Task details —
Exact wording is required for every entry; transcribe all of them and leave the images out.
Given records: Begin
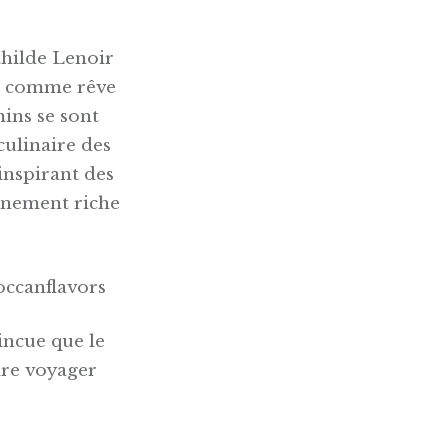
thilde Lenoir
nt comme rêve
mins se sont
 culinaire des
’inspirant des
inement riche
ccanflavors
aincue que le
ire voyager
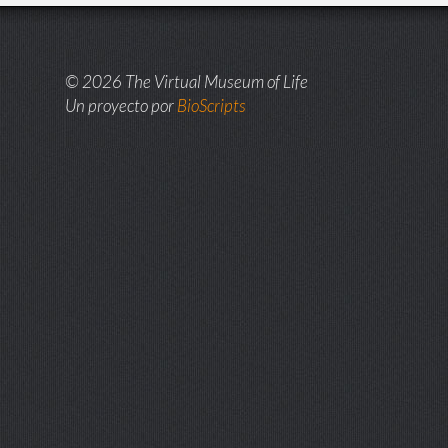
© 2026 The Virtual Museum of Life
Un proyecto por
BioScripts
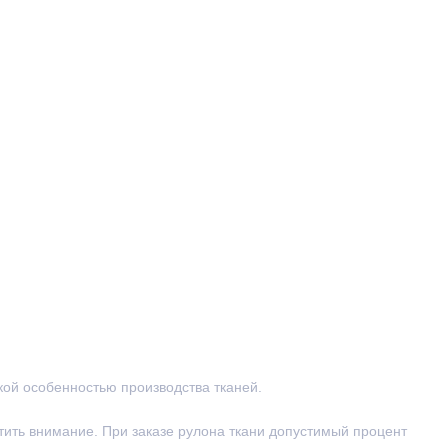
ской особенностью производства тканей.
тить внимание. При заказе рулона ткани допустимый процент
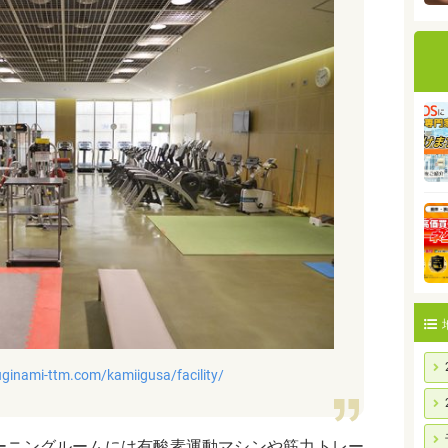
ginami-ttm.com/kamiigusa/facility/
ーニングルームには有酸素運動マシンや筋力トレー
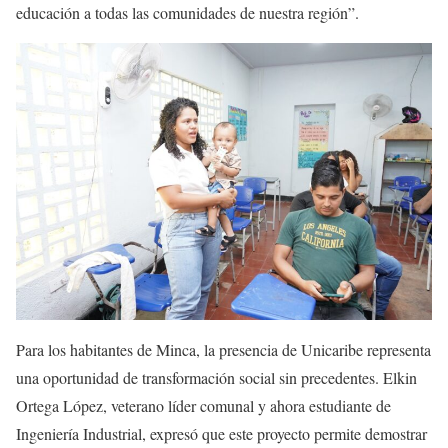
educación a todas las comunidades de nuestra región”.
Para los habitantes de Minca, la presencia de Unicaribe representa
una oportunidad de transformación social sin precedentes. Elkin
Ortega López, veterano líder comunal y ahora estudiante de
Ingeniería Industrial, expresó que este proyecto permite demostrar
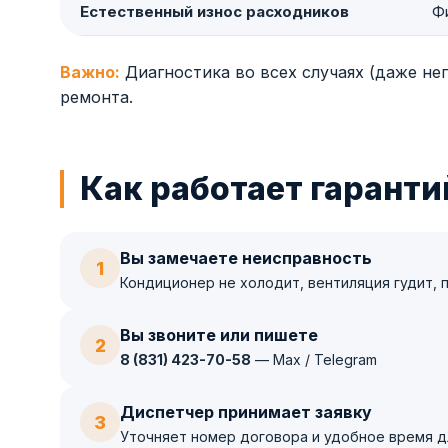
Естественный износ расходников
Ф
Важно:
Диагностика во всех случаях (даже н
ремонта.
Как работает гарант
Вы замечаете неисправность
1
Кондиционер не холодит, вентиляция гудит, 
Вы звоните или пишете
2
8 (831) 423-70-58
— Max / Telegram
Диспетчер принимает заявку
3
Уточняет номер договора и удобное время 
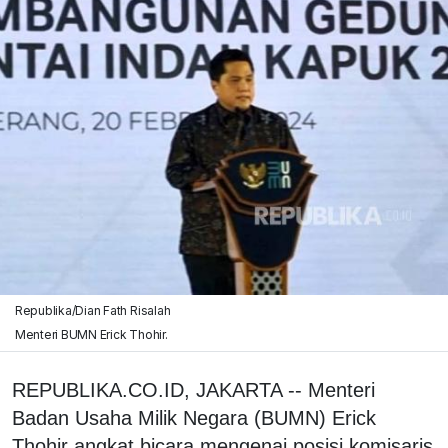
Republika/Dian Fath Risalah
Menteri BUMN Erick Thohir.
REPUBLIKA.CO.ID, JAKARTA -- Menteri
Badan Usaha Milik Negara (BUMN) Erick
Thohir angkat bicara mengenai posisi komisaris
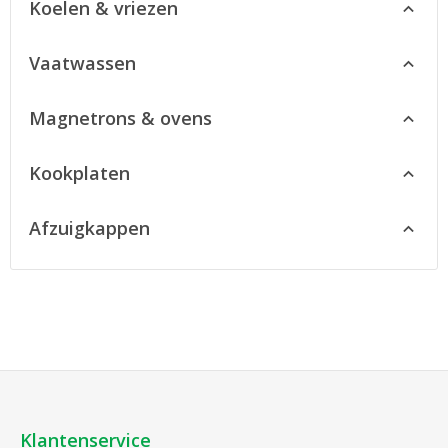
Koelen & vriezen
Naar ATAG koelkasten
Vaatwassen
Ontdek ATAG koelkasten
Naar ATAG vaatwassers
Magnetrons & ovens
Ontdek ATAG vaatwassers
Naar ATAG ovens
Kookplaten
Naar ATAG magnetrons
Naar ATAG kookplaten
Afzuigkappen
Ontdek ATAG kookplaten
Naar ATAG afzuigkappen
Ontdek ATAG afzuigkappen
Klantenservice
Given records: End
Result below —
thilde Lenoir
nt comme rêve
mins se sont
 culinaire des
’inspirant des
inement riche
ccanflavors
aincue que le
ire voyager
© 2026 The Virtual Museum of Life
Un proyecto por
BioScripts
ской особенностью производства тканей.
тить внимание. При заказе рулона ткани допустимый процент
ginami-ttm.com/kamiigusa/facility/
ーニングルームには有酸素運動マシンや筋力トレー
educación a todas las comunidades de nuestra región”.
Para los habitantes de Minca, la presencia de Unicaribe representa
una oportunidad de transformación social sin precedentes. Elkin
Ortega López, veterano líder comunal y ahora estudiante de
Ingeniería Industrial, expresó que este proyecto permite demostrar
Естественный износ расходников
Ф
Важно:
Диагностика во всех случаях (даже н
ремонта.
Как работает гарант
Вы замечаете неисправность
1
Кондиционер не холодит, вентиляция гудит, 
Вы звоните или пишете
2
8 (831) 423-70-58
— Max / Telegram
Диспетчер принимает заявку
3
Уточняет номер договора и удобное время 
Republika/Dian Fath Risalah
Menteri BUMN Erick Thohir.
REPUBLIKA.CO.ID, JAKARTA -- Menteri
Badan Usaha Milik Negara (BUMN) Erick
Thohir angkat bicara mengenai posisi komisaris
Koelen & vriezen
Naar ATAG koelkasten
Vaatwassen
Ontdek ATAG koelkasten
Naar ATAG vaatwassers
Magnetrons & ovens
Ontdek ATAG vaatwassers
Naar ATAG ovens
Kookplaten
Naar ATAG magnetrons
Naar ATAG kookplaten
Afzuigkappen
Ontdek ATAG kookplaten
Naar ATAG afzuigkappen
Ontdek ATAG afzuigkappen
Klantenservice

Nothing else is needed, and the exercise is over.